Why I Create with WordPress

WordPress is one of the most extensible and customisable Content Management Systems available. It’s also open-source, which means that it’s written by a group of voluntary collaborators and it’s free. Here are the top 10 reasons I chose wordpress:

  1. It is completely cross-platform. Whether you, your students, or their parents access the blog from the phone, a Blackberry, a mac, an iPad, or a PC computer – every one can view, comment and edit their content
  2. It is designed around the concept of a blog – so it’s built for interaction
  3. There is microscopic control over user privileges, so you can create safe levels of access for all parties
  4. All post revisions are retained (older versions of work are still accessible)
  5. Everything is autosaved (no matter what happens to the device, the work is saved)
  6. Post revisions are emailed to me (every change a student makes to their work is sent to me in a clear, useful format)
  7. Students and classes can be followed by email (everyone can develop their own audience and following)
  8. All major media forms (video, audio, image, document) can be embedded
  9. There are thousands of themes and all CSS is editable (customisation and personalisation is intrinsic)
  10. Everything is tracked and everything can be moderated – allowing for high e-safety standards
  11. WordPress is a real-world publishing platform. The students are learning how to use something that will be of continued use.

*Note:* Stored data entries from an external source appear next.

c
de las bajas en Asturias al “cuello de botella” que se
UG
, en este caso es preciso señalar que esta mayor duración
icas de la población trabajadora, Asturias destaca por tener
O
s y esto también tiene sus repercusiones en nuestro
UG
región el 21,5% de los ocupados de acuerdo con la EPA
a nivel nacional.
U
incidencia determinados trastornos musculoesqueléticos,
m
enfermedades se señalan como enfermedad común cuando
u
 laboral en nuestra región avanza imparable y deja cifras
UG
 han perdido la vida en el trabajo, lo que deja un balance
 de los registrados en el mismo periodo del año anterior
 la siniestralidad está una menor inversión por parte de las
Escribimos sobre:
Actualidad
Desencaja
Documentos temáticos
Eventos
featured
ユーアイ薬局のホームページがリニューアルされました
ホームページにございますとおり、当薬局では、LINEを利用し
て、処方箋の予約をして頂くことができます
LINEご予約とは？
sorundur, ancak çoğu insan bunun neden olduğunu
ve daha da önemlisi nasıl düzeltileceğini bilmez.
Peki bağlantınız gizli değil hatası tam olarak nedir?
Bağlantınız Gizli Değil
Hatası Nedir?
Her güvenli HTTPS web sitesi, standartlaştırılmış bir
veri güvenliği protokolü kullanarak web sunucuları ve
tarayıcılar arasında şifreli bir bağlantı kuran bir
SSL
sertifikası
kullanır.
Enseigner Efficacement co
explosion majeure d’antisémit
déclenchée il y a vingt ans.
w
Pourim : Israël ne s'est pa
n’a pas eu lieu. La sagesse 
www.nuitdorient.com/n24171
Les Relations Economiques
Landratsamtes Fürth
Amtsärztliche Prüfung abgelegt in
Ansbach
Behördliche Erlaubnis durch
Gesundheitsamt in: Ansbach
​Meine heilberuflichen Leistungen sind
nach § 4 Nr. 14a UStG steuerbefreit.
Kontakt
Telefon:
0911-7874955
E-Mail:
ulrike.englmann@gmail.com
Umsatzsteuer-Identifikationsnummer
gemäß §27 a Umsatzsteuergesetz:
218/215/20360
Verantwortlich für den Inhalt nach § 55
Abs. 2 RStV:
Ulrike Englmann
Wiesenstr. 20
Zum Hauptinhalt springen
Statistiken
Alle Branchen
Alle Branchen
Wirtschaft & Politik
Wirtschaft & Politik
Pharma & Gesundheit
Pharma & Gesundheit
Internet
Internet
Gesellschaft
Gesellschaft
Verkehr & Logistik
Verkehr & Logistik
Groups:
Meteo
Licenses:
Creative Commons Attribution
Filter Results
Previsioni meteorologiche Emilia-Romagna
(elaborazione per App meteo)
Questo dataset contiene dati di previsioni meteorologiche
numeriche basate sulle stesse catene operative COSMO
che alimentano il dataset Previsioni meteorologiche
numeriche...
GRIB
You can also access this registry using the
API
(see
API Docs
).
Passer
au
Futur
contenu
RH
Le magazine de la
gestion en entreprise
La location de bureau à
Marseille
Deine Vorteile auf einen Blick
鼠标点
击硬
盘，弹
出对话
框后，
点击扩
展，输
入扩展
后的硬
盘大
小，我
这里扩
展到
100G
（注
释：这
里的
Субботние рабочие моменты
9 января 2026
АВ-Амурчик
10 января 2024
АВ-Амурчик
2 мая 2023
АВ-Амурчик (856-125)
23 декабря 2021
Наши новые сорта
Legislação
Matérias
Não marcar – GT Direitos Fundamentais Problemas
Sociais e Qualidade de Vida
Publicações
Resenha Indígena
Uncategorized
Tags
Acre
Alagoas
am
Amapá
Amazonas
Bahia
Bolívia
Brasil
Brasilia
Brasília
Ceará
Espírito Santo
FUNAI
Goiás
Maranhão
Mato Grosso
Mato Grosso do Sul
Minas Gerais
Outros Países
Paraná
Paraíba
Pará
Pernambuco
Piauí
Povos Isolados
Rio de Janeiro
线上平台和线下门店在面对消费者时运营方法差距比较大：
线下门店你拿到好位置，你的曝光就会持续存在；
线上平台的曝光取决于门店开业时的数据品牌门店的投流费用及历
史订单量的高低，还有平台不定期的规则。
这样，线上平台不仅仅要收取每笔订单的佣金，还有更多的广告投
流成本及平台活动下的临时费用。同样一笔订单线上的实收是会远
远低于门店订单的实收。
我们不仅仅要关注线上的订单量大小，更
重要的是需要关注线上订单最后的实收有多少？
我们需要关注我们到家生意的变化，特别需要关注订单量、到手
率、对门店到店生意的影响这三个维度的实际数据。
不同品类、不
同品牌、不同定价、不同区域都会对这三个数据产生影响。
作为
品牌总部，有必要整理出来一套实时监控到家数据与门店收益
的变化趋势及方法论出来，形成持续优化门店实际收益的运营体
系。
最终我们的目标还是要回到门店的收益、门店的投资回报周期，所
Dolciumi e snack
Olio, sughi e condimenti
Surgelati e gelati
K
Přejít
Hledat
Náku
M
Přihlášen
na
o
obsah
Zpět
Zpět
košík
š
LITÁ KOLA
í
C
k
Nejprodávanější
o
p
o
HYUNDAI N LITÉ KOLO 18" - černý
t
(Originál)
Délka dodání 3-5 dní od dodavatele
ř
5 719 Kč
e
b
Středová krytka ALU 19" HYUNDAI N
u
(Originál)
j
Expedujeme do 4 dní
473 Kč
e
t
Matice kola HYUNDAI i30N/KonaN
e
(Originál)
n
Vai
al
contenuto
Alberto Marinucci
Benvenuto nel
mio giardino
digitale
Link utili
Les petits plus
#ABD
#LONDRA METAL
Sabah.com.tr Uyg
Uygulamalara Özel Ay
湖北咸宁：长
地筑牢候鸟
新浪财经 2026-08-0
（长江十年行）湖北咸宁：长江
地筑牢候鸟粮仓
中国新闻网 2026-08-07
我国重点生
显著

Advice: Don’t attempt to implement a tech solution with students that you are not already fluent with, start simple, set your own schedule and gradually expand the students freedoms and privileges as they develop confidence and fluency in the process – and always, always engage in a mechanism like this as a transformation of established excellent classroom practice.

Initially, prepare for the underwhelming trickle of interest from students and families. Don’t be disheartened, keep the faith – blogging online is a genuine example of “if you build it, they will come” and they WILL come!

Kia Kaha!

5 Comments

  1. Vivienne Hill on Facebook

    I wish you would come back to Dunedin and be my son’s English teacher, enliven the subject for him. You rock!

    Reply
  2. Craig Seagar on Facebook

    Chris I greatly admire the thinking that you put into your teaching – and of course the enthusiasm with which you present it to your students. And to think Ross and I tried to persuade you not to go teaching. Boy were we wrong.

    Reply
  3. Christopher Waugh on Facebook

    As I remember it your protests were only half-hearted. What I also remember is that you recommended that I apply to the NZ Graduate School of Education which was the single most valuable piece of advice I have been given in my teaching career. Anyway – what you say aside, you’ve both always been my greatest teaching role-models and I feel proud to follow in your footsteps as a teacher.

    Reply
  4. Li-ling

    What a truly inspirational account of teaching with technology. Thank you for sharing so freely and so generously. What I found particularly inspirational was the fact that you sought to use technology not merely as a teaching tool, but as an entire collaborative, self-directed, self-learning process for your students. In doing so, you teach them so much more than English!

    Reply
    • Christopher Waugh

      Thanks for the comment! I agree that, at our best, we’re always teaching a lot more than our subject in schools. It’s certainly helped to be able to recruit some of the mechanisms that have made social networking so popular to meet my ends as a teacher!